Restate the records so that not a single word differs.

**Stored items from a collection:**
....................

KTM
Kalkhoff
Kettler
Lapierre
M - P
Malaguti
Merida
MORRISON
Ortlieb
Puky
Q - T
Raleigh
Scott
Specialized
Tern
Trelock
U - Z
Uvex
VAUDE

....................

**Solution:**
KTM
Kalkhoff
Kettler
Lapierre
M - P
Malaguti
Merida
MORRISON
Ortlieb
Puky
Q - T
Raleigh
Scott
Specialized
Tern
Trelock
U - Z
Uvex
VAUDE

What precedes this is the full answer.